▶ DATA SHOWN:
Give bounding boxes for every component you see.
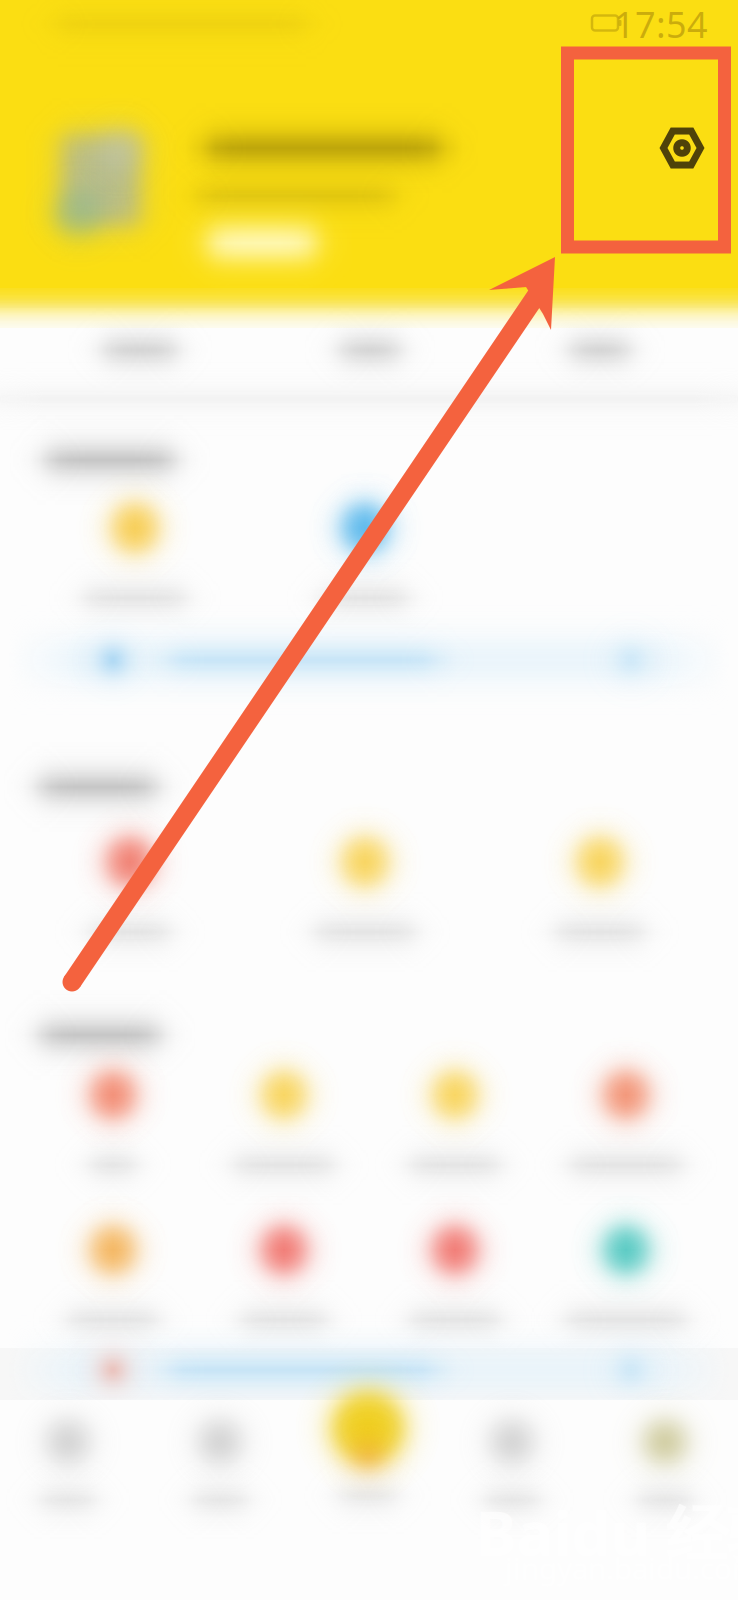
button[interactable]: Tab [605,1402,725,1542]
button[interactable]: Shortcut [40,816,220,978]
button[interactable]: Shortcut [23,1049,203,1211]
button[interactable]: Shortcut [365,1204,545,1366]
staticText: 17:54 [614,0,708,48]
button[interactable]: Tab [160,1402,280,1542]
button[interactable]: Notice [35,1336,703,1404]
button[interactable]: Tab [8,1402,128,1542]
button[interactable]: Tab [452,1402,572,1542]
button[interactable]: Tab [278,309,462,391]
staticText: Baidu 经验 [476,1491,738,1573]
button[interactable]: Tab [508,309,692,391]
button[interactable]: Shortcut [23,1204,203,1366]
button[interactable]: Shortcut [275,816,455,978]
button[interactable]: Shortcut [536,1049,716,1211]
button[interactable]: Shortcut [365,1049,545,1211]
button[interactable]: Shortcut [510,816,690,978]
button[interactable]: Notice [35,626,703,694]
button[interactable]: Shortcut [45,482,225,644]
button[interactable]: Shortcut [536,1204,716,1366]
button[interactable]: Create [288,1368,448,1528]
button[interactable]: Shortcut [275,482,455,644]
button[interactable]: Tab [48,309,232,391]
button[interactable]: Settings [647,113,717,183]
button[interactable]: Shortcut [194,1204,374,1366]
button[interactable]: Shortcut [194,1049,374,1211]
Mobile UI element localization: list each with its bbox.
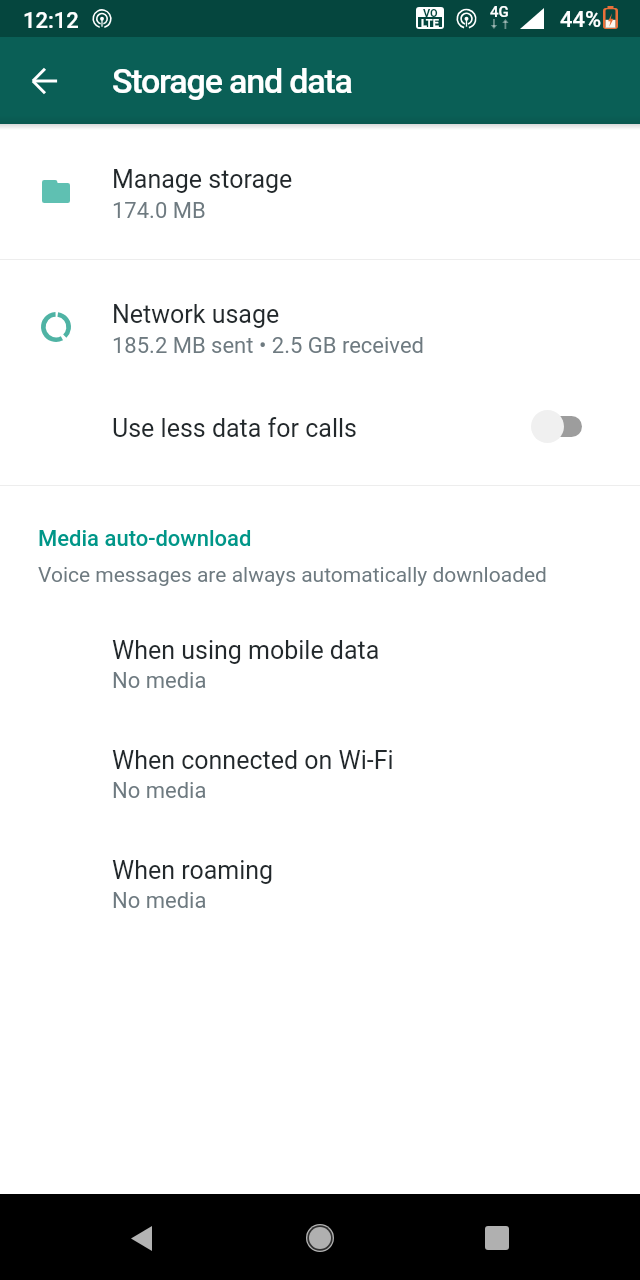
- button[interactable]: Use less data for calls: [0, 382, 640, 485]
- staticText: 185.2 MB sent • 2.5 GB received: [112, 333, 424, 359]
- button[interactable]: Manage storage: [0, 124, 640, 259]
- staticText: 174.0 MB: [112, 198, 206, 224]
- staticText: No media: [112, 668, 207, 694]
- button[interactable]: Navigate up: [8, 37, 80, 124]
- button[interactable]: When roaming: [0, 842, 640, 936]
- staticText: No media: [112, 888, 207, 914]
- staticText: Network usage: [112, 300, 280, 329]
- staticText: Storage and data: [112, 61, 352, 101]
- staticText: Manage storage: [112, 165, 293, 194]
- button[interactable]: Home: [280, 1198, 360, 1278]
- button[interactable]: Use less data for calls: [531, 409, 587, 443]
- staticText: When roaming: [112, 856, 274, 885]
- staticText: When connected on Wi-Fi: [112, 746, 394, 775]
- staticText: Use less data for calls: [112, 414, 357, 443]
- button[interactable]: When connected on Wi-Fi: [0, 732, 640, 826]
- staticText: Voice messages are always automatically …: [38, 563, 547, 588]
- staticText: Media auto-download: [38, 526, 252, 552]
- staticText: 12:12: [23, 8, 79, 34]
- staticText: No media: [112, 778, 207, 804]
- button[interactable]: Network usage: [0, 260, 640, 372]
- staticText: 44%: [560, 7, 602, 33]
- staticText: VO: [423, 7, 438, 17]
- button[interactable]: When using mobile data: [0, 622, 640, 716]
- staticText: When using mobile data: [112, 636, 380, 665]
- staticText: LTE: [421, 17, 439, 27]
- button[interactable]: Recent apps: [457, 1198, 537, 1278]
- button[interactable]: Back: [101, 1198, 181, 1278]
- staticText: 4G: [490, 3, 509, 21]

▶ WORK ORDER:
What lines in the material above include "using"? Copy every one of them.

▶ OUTPUT BELOW:
- button[interactable]: When using mobile data: [0, 622, 640, 716]
- staticText: When using mobile data: [112, 636, 380, 665]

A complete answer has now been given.